To support the argument that more responsible use of contraceptives would reduce the number of abortions, some note that most abortions are performed for "contraceptive purposes". That is, few abortions are had because a woman has been a victim of rape or incest or because a pregnancy would endanger her life, or because she expects to have a handicapped or deformed newborn. Rather, most abortions are had because men and women who do not want a baby are having sexual intercourse and facing pregnancies they did not plan for and do not want. Because their contraceptive failed, or because they failed to use a contraceptive, they then resort to abortion as a back-up. Many believe that if we could convince men and women to use contraceptives responsibly we would reduce the number of unwanted pregnancies and thus the number of abortions. Thirty years ago this position might have had some plausibility, but not now. We have lived for about thirty years with a culture permeated with contraceptive use and abortion; no longer can we think that greater access to contraception will reduce the number of abortions. Rather, wherever contraception is more readily available the number of unwanted pregnancies and the number of abortions increases greatly.

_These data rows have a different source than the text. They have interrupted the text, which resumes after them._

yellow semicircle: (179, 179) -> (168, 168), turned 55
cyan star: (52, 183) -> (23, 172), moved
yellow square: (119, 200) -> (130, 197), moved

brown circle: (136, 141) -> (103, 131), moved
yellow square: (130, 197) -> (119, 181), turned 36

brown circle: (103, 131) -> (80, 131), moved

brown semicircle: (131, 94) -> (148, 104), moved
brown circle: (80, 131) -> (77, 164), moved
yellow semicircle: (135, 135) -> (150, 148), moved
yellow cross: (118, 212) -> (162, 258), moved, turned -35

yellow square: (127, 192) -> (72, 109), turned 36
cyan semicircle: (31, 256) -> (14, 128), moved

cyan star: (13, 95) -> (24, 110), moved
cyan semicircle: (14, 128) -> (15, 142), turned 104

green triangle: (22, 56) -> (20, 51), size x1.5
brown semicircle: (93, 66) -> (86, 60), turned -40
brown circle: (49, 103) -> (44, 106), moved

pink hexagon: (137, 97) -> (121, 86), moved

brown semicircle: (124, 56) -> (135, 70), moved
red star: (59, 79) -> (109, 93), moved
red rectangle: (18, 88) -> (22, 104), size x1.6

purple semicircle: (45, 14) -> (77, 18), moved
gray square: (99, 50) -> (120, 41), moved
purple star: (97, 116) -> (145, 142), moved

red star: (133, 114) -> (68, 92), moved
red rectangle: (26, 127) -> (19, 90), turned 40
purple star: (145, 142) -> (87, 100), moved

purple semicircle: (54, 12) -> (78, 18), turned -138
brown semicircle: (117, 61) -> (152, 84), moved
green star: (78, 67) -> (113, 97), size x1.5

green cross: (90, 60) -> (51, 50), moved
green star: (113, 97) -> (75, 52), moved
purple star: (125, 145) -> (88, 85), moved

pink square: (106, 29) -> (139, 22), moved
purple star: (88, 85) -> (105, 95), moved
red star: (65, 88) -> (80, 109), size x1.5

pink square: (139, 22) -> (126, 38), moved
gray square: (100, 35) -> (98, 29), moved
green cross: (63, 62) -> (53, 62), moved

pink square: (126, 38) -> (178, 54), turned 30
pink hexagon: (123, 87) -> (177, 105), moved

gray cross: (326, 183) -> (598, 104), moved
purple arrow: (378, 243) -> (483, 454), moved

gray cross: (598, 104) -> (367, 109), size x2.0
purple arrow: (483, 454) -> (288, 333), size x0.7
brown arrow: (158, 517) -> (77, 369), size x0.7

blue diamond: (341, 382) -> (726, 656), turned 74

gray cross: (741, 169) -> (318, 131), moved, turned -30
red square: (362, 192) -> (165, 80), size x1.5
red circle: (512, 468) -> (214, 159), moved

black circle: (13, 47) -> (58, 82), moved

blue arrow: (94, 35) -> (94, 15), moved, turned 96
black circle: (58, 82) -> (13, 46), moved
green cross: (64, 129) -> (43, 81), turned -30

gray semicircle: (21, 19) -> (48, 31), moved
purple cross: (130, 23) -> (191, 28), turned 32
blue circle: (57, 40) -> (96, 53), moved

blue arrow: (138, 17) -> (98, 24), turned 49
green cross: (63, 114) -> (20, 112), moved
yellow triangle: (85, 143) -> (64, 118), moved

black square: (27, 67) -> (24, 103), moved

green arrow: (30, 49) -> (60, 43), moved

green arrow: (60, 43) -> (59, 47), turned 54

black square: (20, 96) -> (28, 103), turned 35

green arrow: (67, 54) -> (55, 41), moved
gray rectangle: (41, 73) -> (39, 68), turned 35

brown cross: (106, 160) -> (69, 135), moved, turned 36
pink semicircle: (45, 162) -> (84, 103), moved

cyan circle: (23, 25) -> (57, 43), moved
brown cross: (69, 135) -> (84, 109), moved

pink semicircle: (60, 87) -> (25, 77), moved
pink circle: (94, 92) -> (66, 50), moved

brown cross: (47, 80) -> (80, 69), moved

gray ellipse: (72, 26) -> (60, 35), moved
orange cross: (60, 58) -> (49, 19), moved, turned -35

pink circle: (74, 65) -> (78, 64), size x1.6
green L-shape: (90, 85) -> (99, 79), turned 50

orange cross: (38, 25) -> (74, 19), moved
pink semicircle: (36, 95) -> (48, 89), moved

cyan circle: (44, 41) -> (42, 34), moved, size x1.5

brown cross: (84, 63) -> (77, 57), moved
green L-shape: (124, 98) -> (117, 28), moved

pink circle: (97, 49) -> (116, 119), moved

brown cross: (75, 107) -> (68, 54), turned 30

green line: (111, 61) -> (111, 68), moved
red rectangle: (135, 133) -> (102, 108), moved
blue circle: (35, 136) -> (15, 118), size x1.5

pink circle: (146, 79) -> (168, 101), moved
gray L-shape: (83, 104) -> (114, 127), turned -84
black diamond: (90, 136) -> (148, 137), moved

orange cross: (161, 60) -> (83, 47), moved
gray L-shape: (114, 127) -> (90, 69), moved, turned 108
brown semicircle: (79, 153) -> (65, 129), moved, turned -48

The connection between contraception and abortion is primarily this: contraception facilitates the kind of relationships and even the kind of attitudes and moral characters that are likely to lead to abortion. The contraceptive mentality treats sexual intercourse as though it had little natural connection with babies; it thinks of babies as an "accident" of pregnancy, as an unwelcome intrusion into a sexual relationship, as a burden.
Santorum grasps these realities, and he is the ONLY politician on the national level willing to discuss them unapologetically. God Bless him for doing so!